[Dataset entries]
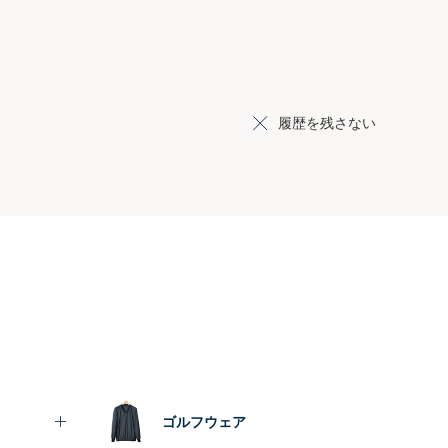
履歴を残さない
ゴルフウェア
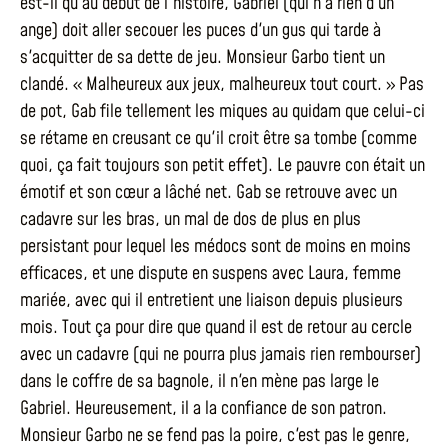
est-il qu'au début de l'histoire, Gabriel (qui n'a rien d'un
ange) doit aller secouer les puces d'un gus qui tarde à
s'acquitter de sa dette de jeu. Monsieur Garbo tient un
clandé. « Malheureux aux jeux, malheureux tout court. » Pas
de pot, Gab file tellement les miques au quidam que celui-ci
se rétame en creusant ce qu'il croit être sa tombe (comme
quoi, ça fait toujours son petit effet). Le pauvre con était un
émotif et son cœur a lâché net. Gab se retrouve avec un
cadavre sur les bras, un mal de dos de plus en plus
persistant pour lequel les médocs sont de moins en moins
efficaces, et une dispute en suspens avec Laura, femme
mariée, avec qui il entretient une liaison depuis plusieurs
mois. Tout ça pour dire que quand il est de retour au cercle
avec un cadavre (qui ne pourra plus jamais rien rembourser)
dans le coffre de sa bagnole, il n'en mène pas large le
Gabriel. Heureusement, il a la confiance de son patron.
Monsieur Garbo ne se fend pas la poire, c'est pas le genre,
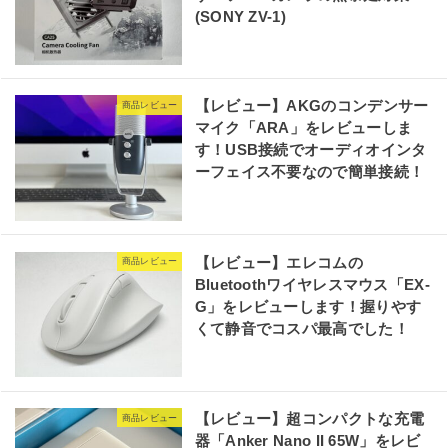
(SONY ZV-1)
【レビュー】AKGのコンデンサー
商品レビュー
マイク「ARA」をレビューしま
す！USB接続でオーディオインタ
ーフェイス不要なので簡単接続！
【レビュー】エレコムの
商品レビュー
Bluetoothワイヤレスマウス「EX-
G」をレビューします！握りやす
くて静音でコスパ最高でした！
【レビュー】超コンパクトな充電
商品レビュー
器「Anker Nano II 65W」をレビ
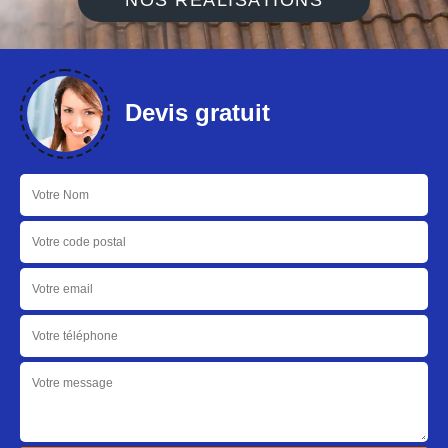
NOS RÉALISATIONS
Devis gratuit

--

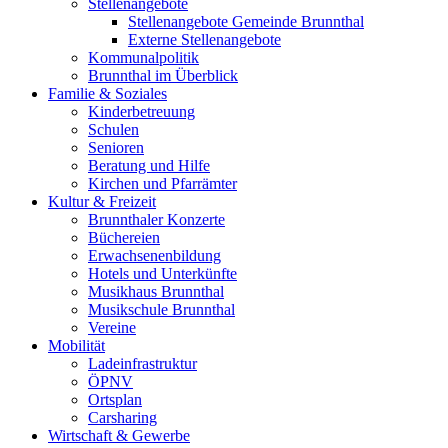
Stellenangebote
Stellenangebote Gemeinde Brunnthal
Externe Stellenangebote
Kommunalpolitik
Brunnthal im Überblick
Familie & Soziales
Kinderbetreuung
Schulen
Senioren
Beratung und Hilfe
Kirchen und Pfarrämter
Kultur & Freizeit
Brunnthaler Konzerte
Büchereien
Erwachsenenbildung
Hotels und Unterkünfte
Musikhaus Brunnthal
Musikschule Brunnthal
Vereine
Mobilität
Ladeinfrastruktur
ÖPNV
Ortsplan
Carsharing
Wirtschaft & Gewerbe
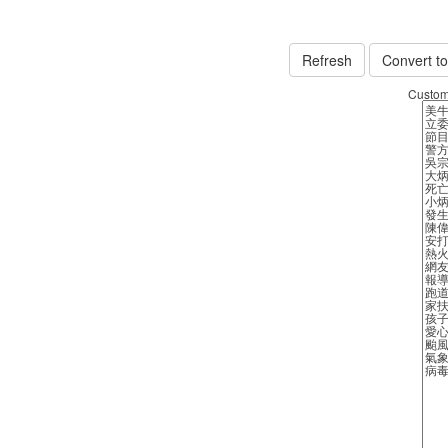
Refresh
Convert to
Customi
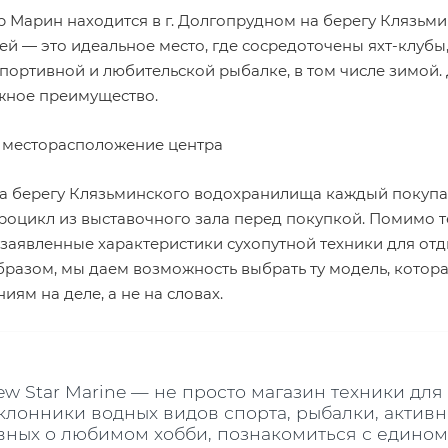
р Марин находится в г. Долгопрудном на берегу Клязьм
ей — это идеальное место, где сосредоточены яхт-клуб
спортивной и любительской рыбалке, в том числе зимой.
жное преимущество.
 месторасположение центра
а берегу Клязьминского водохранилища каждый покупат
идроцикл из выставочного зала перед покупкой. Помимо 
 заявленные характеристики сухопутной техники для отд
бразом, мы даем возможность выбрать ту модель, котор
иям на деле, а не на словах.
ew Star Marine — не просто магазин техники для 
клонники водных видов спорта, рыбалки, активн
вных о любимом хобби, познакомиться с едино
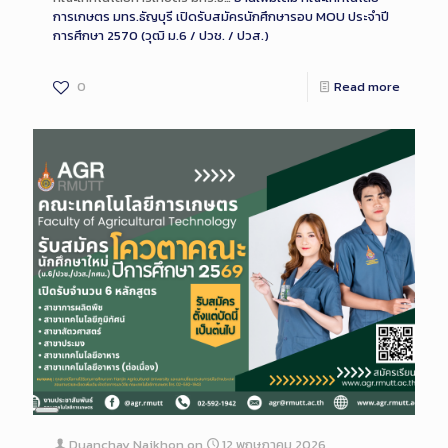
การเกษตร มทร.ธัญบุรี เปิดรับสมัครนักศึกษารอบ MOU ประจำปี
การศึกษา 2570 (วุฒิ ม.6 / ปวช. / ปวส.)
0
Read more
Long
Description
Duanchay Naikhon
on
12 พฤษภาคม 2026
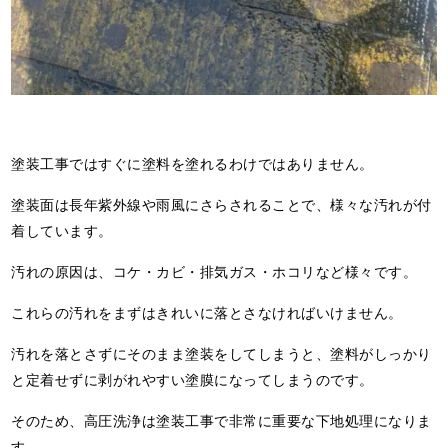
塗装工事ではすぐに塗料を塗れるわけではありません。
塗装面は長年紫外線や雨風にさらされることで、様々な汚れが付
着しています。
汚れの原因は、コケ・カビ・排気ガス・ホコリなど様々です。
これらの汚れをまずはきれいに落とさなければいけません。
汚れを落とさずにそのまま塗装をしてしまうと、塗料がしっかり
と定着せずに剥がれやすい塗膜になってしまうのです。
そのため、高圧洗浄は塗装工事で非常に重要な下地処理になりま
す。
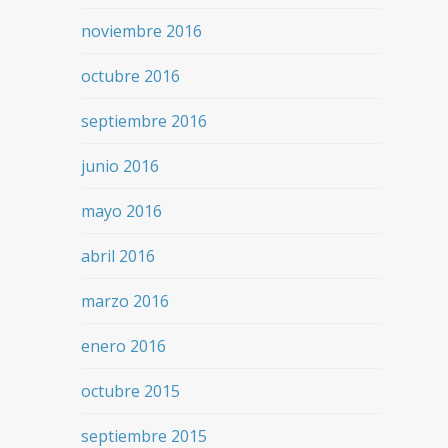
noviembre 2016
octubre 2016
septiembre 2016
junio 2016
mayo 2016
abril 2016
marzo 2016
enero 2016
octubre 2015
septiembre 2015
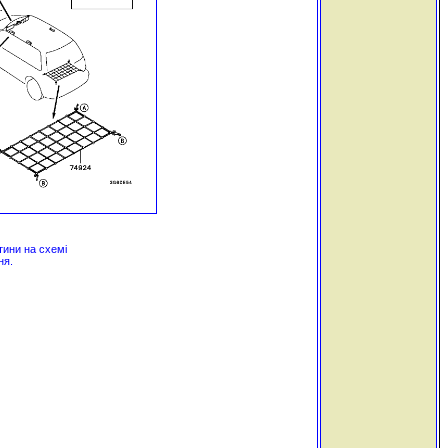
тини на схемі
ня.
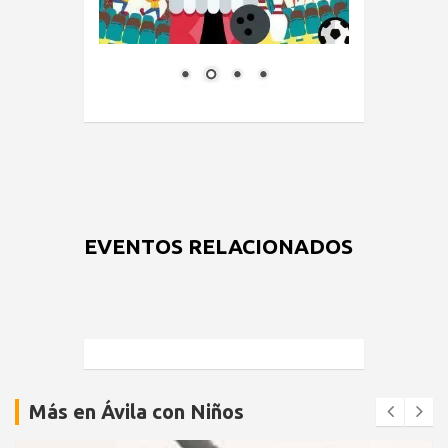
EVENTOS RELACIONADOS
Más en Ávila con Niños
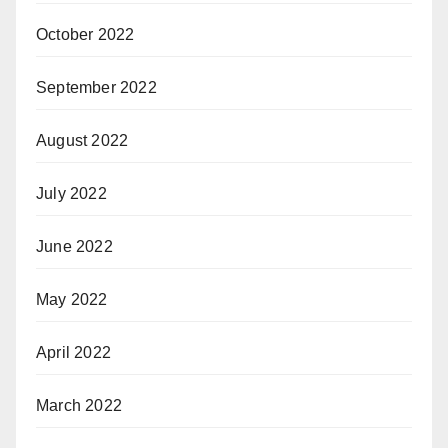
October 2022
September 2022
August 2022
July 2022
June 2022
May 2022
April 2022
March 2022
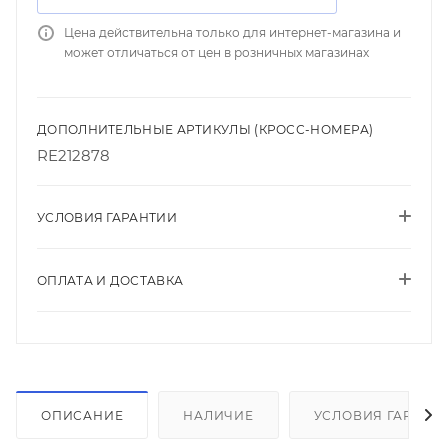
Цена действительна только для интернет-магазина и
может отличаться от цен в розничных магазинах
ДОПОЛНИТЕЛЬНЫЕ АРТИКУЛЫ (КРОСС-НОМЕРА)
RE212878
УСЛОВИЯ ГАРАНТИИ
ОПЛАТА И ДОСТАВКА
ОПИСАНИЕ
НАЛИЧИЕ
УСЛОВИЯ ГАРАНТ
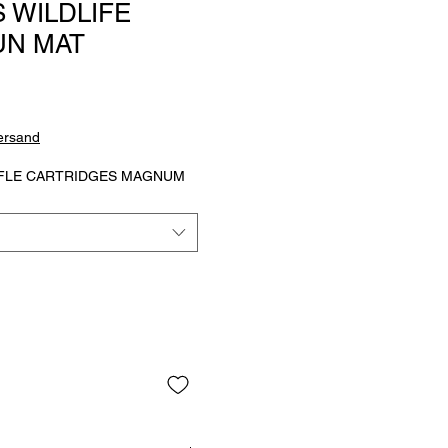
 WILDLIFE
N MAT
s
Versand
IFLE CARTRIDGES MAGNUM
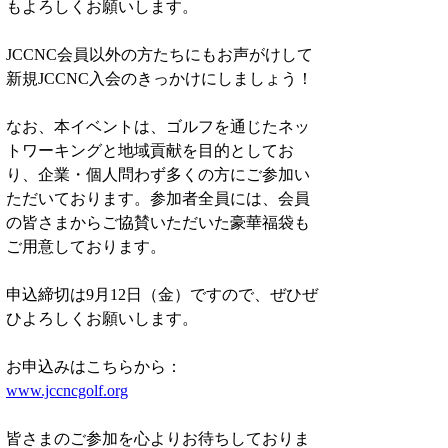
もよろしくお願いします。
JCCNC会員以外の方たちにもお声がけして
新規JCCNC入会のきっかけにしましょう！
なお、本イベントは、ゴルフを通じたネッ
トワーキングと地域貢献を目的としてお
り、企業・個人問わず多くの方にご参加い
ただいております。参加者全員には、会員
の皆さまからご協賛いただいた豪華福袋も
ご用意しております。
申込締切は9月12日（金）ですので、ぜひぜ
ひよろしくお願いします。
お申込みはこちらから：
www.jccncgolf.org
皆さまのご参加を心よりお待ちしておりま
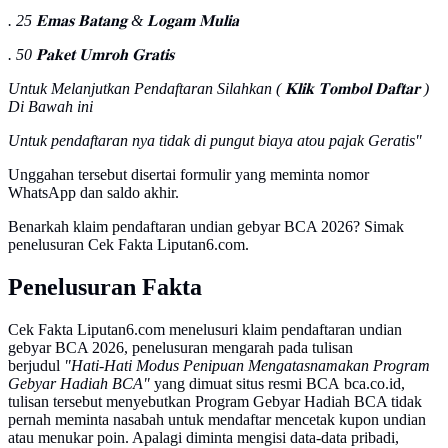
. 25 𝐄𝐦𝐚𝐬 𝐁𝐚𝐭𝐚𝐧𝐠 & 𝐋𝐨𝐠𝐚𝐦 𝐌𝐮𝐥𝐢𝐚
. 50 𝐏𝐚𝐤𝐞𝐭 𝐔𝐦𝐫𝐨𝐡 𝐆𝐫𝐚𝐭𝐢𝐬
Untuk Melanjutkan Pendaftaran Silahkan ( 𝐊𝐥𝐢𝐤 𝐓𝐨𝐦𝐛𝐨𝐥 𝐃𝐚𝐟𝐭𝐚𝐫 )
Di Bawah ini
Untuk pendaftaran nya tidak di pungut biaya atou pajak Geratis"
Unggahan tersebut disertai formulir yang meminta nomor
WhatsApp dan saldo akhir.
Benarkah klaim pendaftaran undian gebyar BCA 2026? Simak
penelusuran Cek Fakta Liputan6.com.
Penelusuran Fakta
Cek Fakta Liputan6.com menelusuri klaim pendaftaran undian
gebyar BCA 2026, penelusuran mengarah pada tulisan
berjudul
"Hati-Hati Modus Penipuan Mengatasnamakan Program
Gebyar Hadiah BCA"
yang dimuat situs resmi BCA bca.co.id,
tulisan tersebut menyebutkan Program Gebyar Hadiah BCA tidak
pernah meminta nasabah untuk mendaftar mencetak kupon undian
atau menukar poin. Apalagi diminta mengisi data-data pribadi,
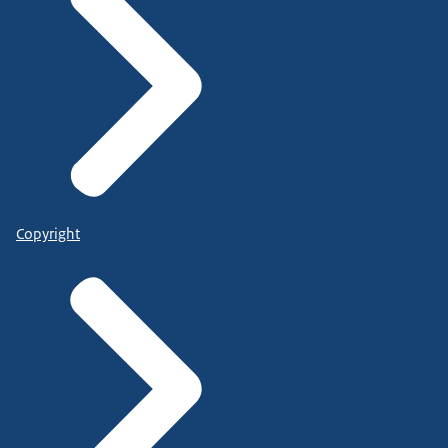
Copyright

...

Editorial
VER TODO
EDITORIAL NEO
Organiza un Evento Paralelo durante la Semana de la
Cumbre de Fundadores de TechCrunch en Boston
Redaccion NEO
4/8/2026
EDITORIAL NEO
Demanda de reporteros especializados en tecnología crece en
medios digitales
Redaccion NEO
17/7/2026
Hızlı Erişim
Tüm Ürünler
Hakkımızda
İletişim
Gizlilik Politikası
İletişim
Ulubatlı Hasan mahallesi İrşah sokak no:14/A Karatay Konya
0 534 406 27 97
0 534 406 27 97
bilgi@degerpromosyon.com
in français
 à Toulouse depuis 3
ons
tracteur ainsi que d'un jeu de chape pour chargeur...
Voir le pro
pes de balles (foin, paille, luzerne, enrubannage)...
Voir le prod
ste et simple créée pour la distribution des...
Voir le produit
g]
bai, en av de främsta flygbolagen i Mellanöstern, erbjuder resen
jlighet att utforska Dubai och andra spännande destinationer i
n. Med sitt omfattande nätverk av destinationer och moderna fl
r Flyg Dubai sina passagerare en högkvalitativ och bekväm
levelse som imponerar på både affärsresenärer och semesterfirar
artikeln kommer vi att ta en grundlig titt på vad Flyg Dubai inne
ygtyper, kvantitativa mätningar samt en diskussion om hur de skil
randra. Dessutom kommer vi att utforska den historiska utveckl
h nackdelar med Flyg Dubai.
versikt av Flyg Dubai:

TASK GOAL
Leave out the images and write out the lines above exactly, from the one with "Erwachsenenbildung" up to and including the one with "р Марин находится".

RESPONSE AREA
Erwachsenenbildung
Hotels und Unterkünfte
Musikhaus Brunnthal
Musikschule Brunnthal
Vereine
Mobilität
Ladeinfrastruktur
ÖPNV
Ortsplan
Carsharing
Wirtschaft & Gewerbe
Refresh
Convert to
Customi
р Марин находится в г. Долгопрудном на берегу Клязьм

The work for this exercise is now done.